C'est un problème général de notre système économique. Les bienfaits du capitalisme ne retournent plus vers toutes les couches de la population. Ça crée les tensions sociales que nous connaissons aujourd'hui. C'est pour cela que je suis favorable à ce que nous examinions un système, non pas de salaire minimum, mais de revenu de base. C'est déjà expérimenté dans certains pays scandinaves et ailleurs, aux Etats-Unis notamment.

Un revenu de base européen, ce serait pour vous un beau projet mobilisateur dans l'Union ?

C'est une possibilité, en tout cas. J'y ajoute tout de suite les pensions, car le problème est ici encore plus important. Il y a une vraie pauvreté du troisième âge dans le sud de l'Europe, où l'on a choisi des systèmes de pension par répartition plutôt que par capitalisation collective. Il y a une énorme différence entre un pensionné néerlandais et un pensionné italien, espagnol voire belge. C'est facilement du simple au double en termes de pouvoir d'achat. Résoudre cela, c'est un beau défi pour l'Europe.

Ce serait un énorme pas car, jusqu'ici, l'Europe ne s'engage guère dans des politiques sociales...

C'est vrai. Mais j'espère que les électeurs le demanderont en 2919, qu'ils réclameront une autre Europe. Nous ne vivons pas une crise de l'Europe mais une crise d'un système politique dans lequel deux partis - les conservateurs et les socialistes - dominent depuis si longtemps, ensemble ou l'un après l'autre, que les citoyens ne voient plus la différence entre eux. Et ça craque de toutes parts. Quand un modèle craque, quelque chose de neuf arrive. Verrons-nous la victoire de courants nationalistes- populistes ? Regardez vers la Hongrie, l'Autriche, l'Italie...

J'espère qu'un nouveau projet européen progressiste pourra émerger au centre, avec des gens comme Emmanuel Macron, avec Ciudadanos en Espagne, nous au nord de l'Europe, quelque chose de nouveau peut-être en Italie. C'est cela le chemin devant lequel nous sommes. L'ancien système politique est presque révolu. Même en Allemagne. Aujourd'hui, on peut dire que les Verts sont presque aussi grands que la CDU. Il y a 10 ou 15 ans, on nous aurait pris pour des fous si nous avions prédit cela. Il y a une incroyable volatilité de l'électeur et c'est renforcé par les réseaux sociaux.

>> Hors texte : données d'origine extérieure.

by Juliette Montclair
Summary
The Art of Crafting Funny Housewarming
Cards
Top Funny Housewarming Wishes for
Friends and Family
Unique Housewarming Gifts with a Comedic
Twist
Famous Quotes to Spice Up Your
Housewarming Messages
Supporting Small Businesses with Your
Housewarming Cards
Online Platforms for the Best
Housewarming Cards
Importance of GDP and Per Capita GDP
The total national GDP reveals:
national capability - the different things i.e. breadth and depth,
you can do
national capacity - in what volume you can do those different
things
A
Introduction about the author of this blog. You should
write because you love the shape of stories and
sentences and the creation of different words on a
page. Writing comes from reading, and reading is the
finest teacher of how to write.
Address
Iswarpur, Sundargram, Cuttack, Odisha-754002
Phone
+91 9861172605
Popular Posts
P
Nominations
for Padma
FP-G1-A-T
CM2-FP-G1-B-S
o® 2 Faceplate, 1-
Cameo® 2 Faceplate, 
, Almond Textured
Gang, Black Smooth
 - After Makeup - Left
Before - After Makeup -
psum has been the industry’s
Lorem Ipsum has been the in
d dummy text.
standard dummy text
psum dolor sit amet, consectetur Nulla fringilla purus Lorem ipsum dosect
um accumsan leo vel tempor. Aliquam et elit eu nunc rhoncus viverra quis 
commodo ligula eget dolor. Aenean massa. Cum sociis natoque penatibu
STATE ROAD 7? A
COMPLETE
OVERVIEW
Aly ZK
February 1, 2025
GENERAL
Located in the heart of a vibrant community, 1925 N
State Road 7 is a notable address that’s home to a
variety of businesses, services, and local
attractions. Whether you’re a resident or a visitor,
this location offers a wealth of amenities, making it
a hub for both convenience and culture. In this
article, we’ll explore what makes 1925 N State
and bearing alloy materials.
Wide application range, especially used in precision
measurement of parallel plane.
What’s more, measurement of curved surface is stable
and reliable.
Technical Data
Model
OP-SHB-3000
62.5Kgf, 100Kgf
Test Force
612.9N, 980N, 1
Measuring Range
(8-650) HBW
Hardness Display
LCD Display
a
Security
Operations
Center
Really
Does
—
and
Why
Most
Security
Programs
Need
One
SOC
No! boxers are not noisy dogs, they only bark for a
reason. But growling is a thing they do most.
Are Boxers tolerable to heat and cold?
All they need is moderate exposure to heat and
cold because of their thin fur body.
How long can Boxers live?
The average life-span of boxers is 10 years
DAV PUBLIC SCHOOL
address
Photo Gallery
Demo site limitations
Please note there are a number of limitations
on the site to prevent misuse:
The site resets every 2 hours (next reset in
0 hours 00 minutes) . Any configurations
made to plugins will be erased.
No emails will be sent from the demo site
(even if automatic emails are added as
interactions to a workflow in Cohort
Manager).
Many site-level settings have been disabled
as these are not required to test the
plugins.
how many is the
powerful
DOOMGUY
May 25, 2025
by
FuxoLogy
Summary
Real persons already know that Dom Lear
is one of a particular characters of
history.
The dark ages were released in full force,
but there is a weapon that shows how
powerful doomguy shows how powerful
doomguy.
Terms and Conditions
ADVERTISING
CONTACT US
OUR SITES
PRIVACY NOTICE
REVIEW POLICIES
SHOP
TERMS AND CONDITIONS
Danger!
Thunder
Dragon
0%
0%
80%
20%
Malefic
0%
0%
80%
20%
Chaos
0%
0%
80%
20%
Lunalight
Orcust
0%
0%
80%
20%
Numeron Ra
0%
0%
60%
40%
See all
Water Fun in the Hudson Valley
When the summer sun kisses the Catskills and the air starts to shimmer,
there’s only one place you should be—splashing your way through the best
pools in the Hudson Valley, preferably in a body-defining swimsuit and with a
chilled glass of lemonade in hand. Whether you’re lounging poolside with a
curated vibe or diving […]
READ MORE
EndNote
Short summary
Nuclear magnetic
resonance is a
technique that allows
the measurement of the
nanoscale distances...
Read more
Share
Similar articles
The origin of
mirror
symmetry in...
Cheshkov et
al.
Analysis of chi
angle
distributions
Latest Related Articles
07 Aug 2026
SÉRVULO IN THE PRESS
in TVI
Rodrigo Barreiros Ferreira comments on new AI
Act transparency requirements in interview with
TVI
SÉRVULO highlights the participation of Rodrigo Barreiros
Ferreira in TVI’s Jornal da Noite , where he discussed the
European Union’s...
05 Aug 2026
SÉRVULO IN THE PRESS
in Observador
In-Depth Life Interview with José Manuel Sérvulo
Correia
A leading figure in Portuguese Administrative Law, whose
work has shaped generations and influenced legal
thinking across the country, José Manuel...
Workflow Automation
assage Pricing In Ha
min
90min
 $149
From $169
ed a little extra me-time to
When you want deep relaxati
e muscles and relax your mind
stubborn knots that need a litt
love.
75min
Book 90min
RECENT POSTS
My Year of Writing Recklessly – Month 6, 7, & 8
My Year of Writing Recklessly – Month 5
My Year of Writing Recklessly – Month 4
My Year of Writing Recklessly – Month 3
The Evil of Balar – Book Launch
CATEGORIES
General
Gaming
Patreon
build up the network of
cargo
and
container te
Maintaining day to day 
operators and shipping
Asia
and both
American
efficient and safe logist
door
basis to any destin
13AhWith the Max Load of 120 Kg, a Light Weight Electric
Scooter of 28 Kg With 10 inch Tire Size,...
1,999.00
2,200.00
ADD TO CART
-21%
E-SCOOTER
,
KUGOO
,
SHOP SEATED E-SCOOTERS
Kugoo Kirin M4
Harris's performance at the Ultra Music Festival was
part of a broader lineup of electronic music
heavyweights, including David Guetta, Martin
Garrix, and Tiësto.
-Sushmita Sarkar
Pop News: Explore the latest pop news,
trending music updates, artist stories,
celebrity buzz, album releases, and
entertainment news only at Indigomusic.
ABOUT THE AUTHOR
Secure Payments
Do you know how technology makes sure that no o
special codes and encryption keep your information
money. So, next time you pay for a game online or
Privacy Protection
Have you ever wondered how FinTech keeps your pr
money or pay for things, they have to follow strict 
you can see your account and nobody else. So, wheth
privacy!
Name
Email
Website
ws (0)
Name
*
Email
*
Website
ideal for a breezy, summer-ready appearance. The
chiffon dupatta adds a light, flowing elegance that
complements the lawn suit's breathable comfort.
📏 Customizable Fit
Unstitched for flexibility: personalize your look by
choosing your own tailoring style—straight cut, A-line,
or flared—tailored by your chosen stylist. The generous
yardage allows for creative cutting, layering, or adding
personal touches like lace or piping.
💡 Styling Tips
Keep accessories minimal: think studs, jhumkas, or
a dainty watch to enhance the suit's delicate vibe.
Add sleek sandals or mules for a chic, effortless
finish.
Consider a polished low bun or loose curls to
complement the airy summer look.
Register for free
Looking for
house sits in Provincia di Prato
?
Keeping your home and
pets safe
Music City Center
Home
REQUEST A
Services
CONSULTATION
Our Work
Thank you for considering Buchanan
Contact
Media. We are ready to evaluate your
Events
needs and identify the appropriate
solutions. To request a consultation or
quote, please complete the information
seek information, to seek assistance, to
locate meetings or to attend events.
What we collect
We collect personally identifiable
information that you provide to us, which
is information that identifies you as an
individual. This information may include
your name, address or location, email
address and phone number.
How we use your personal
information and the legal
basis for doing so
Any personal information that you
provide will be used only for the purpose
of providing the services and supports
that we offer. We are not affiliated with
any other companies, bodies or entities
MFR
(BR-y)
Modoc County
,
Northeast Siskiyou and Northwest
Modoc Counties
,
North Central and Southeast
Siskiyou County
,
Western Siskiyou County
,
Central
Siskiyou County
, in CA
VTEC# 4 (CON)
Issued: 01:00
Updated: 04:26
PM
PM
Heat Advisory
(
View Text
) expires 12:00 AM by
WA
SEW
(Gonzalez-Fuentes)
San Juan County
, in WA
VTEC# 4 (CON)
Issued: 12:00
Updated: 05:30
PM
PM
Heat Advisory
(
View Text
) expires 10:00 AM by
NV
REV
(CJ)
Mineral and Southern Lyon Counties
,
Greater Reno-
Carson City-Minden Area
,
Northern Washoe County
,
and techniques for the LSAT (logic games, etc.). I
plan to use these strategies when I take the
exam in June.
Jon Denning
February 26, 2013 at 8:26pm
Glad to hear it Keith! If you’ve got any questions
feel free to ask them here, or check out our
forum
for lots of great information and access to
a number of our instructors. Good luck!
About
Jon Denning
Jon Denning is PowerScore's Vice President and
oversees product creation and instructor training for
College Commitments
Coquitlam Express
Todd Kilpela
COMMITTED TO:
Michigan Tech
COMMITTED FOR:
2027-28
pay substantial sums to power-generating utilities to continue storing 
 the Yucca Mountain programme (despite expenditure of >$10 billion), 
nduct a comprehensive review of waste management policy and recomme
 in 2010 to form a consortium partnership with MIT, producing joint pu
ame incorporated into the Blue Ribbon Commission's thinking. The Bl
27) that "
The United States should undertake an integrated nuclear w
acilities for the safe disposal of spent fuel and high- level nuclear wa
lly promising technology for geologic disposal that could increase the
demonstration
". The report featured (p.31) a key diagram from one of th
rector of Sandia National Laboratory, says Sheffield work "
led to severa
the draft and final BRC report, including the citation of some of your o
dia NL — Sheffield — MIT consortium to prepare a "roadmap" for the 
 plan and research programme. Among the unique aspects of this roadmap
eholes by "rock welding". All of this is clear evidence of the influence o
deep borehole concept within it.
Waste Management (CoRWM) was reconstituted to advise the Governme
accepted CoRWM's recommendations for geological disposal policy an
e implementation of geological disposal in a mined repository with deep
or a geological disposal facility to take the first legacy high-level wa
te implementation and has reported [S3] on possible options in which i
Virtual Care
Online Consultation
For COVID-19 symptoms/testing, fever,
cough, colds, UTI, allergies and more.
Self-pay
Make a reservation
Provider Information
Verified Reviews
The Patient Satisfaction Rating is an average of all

Si vous étiez à la tête de la Commission et que vous pouviez prendre une seule mesure pour réorienter la politique européenne, quelle serait-elle ?

Il y a plein de choses à faire. Mais si je devais décider d'une seule mesure, qui s'applique tout de suite, je dirais " la fin de l'unanimité ". C'est cela qui freine la plupart des dossiers. Quand il n'y a pas d'accord sur la convention de Dublin, sur la gouvernance de la zone euro (on en discute depuis quatre ans et demi ! ), sur l'interdiction des exportations d'armes vers l'Arabie saoudite dans cette affaire atroce de Jamal Khashoggi, c'est toujours à cause de la règle de l'unanimité. Toujours. C'est pour cela que les Américains se sont débarrassés de cette règle dès le 18e siècle.

Vous avez salué sur Twitter cette marche pour le climat qui a réuni 70.000 personnes dans les rues de Bruxelles. Les enjeux écologiques peuvent-ils contribuer à la recomposition de l'échiquier politique européen ?

Oui, certainement. Ces gens ont marché de manière pacifique pour demander des mesures contre le réchauffement et que l'Europe continue à prendre la tête des réformes en ce sens. J'y crois beaucoup. Cela va aussi faire émerger de nouvelles activités économiques, dans des secteurs dans lesquels nous pouvons, nous Européens, être à la pointe.